Please print the listing that follows word for word, but skip any pictures it holds.

Entries supplied:

☆ ☆ ☆

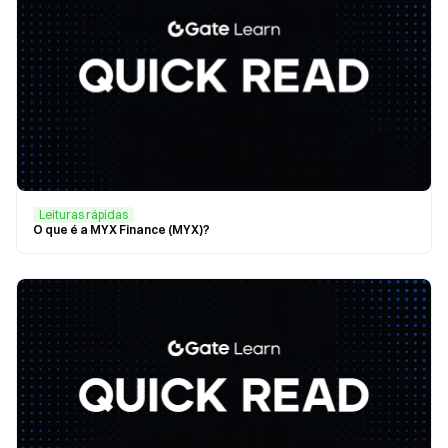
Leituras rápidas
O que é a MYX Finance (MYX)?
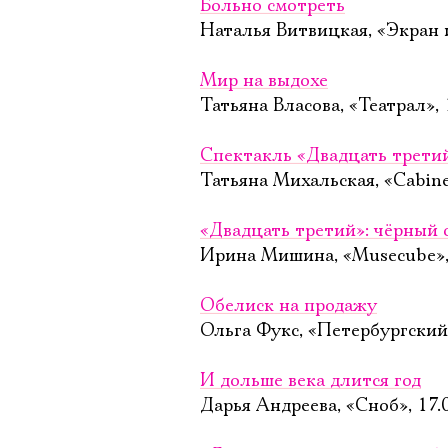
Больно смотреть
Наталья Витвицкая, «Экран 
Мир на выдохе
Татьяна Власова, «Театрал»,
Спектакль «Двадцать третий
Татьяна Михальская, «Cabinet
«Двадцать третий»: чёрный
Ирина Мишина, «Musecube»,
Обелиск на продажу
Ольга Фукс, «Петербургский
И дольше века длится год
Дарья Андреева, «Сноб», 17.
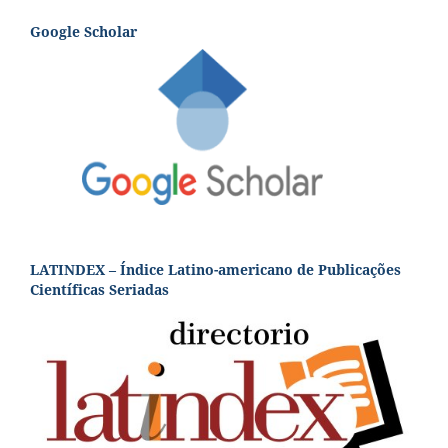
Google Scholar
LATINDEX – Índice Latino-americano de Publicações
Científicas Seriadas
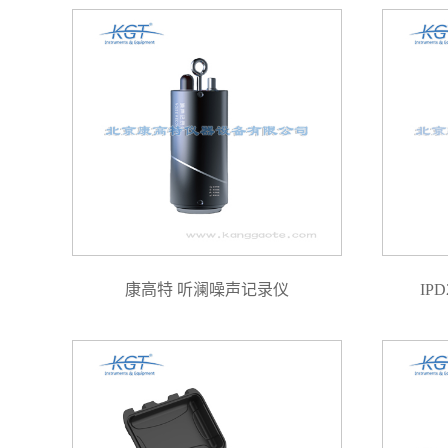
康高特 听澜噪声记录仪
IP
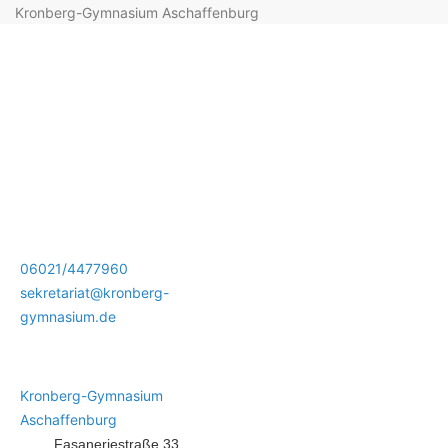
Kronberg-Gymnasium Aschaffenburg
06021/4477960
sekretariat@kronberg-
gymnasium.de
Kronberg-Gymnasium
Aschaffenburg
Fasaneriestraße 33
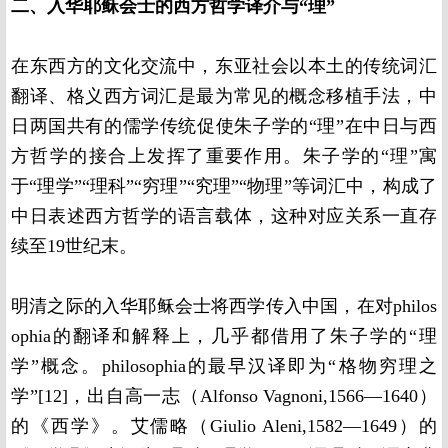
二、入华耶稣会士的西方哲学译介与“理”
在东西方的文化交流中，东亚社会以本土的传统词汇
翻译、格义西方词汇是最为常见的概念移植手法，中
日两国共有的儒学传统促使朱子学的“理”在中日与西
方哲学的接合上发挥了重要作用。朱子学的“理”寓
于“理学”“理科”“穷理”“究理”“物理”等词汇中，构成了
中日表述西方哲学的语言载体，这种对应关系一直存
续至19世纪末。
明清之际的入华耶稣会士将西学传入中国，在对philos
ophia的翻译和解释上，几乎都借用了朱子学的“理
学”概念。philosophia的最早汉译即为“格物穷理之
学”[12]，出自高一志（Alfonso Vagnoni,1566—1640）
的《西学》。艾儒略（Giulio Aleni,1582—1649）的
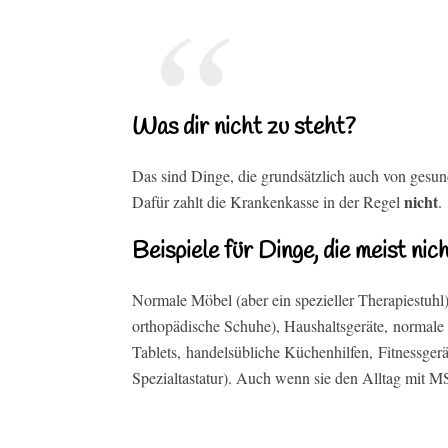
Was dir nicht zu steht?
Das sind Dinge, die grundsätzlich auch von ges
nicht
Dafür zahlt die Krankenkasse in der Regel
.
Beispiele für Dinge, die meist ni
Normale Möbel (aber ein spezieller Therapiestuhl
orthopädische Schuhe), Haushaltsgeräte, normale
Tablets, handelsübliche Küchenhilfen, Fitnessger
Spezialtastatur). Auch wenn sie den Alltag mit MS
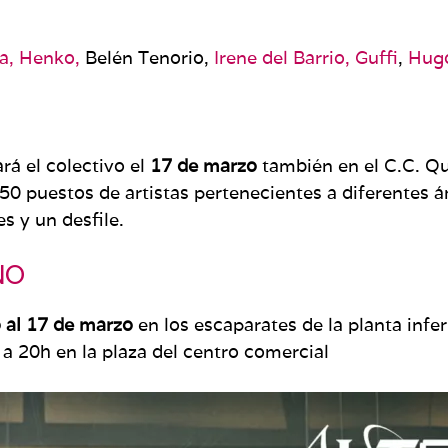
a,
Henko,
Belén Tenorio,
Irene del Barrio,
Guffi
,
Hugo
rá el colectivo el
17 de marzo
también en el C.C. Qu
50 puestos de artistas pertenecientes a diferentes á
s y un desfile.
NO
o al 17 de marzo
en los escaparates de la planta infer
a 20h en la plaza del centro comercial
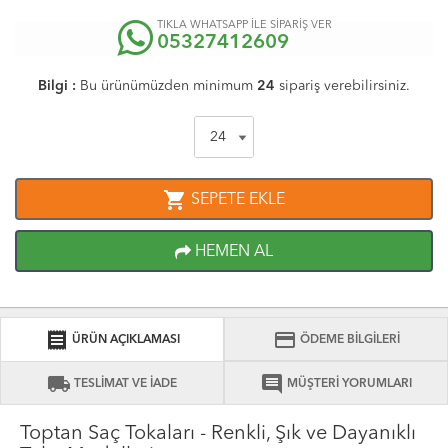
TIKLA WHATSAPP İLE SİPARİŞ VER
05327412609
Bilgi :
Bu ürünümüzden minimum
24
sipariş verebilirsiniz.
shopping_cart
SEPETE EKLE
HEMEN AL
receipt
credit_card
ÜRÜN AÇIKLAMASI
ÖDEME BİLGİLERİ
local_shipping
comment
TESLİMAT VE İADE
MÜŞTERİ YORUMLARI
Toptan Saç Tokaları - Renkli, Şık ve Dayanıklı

☆ ☆ ☆

Written solution:
Leituras rápidas
O que é a MYX Finance (MYX)?
Больно смотреть
Наталья Витвицкая, «Экран 
Мир на выдохе
Татьяна Власова, «Театрал»,
Спектакль «Двадцать третий
Татьяна Михальская, «Cabinet
«Двадцать третий»: чёрный
Ирина Мишина, «Musecube»,
Обелиск на продажу
Ольга Фукс, «Петербургский
И дольше века длится год
Дарья Андреева, «Сноб», 17.
Google Scholar
LATINDEX – Índice Latino-americano de Publicações
Científicas Seriadas
康高特 听澜噪声记录仪
IP
Kronberg-Gymnasium Aschaffenburg
06021/4477960
sekretariat@kronberg-
gymnasium.de
Kronberg-Gymnasium
Aschaffenburg
Fasaneriestraße 33
二、入华耶稣会士的西方哲学译介与“理”
在东西方的文化交流中，东亚社会以本土的传统词汇
翻译、格义西方词汇是最为常见的概念移植手法，中
日两国共有的儒学传统促使朱子学的“理”在中日与西
方哲学的接合上发挥了重要作用。朱子学的“理”寓
于“理学”“理科”“穷理”“究理”“物理”等词汇中，构成了
中日表述西方哲学的语言载体，这种对应关系一直存
续至19世纪末。
明清之际的入华耶稣会士将西学传入中国，在对philos
ophia的翻译和解释上，几乎都借用了朱子学的“理
学”概念。philosophia的最早汉译即为“格物穷理之
学”[12]，出自高一志（Alfonso Vagnoni,1566—1640）
的《西学》。艾儒略（Giulio Aleni,1582—1649）的
Was dir nicht zu steht?
Das sind Dinge, die grundsätzlich auch von ges
nicht
Dafür zahlt die Krankenkasse in der Regel
.
Beispiele für Dinge, die meist ni
Normale Möbel (aber ein spezieller Therapiestuhl
orthopädische Schuhe), Haushaltsgeräte, normale
Tablets, handelsübliche Küchenhilfen, Fitnessger
Spezialtastatur). Auch wenn sie den Alltag mit MS
a,
Henko,
Belén Tenorio,
Irene del Barrio,
Guffi
,
Hugo
rá el colectivo el
17 de marzo
también en el C.C. Qu
50 puestos de artistas pertenecientes a diferentes á
s y un desfile.
NO
o al 17 de marzo
en los escaparates de la planta infer
a 20h en la plaza del centro comercial
TIKLA WHATSAPP İLE SİPARİŞ VER
05327412609
Bilgi :
Bu ürünümüzden minimum
24
sipariş verebilirsiniz.
shopping_cart
SEPETE EKLE
HEMEN AL
receipt
credit_card
ÜRÜN AÇIKLAMASI
ÖDEME BİLGİLERİ
local_shipping
comment
TESLİMAT VE İADE
MÜŞTERİ YORUMLARI
Toptan Saç Tokaları - Renkli, Şık ve Dayanıklı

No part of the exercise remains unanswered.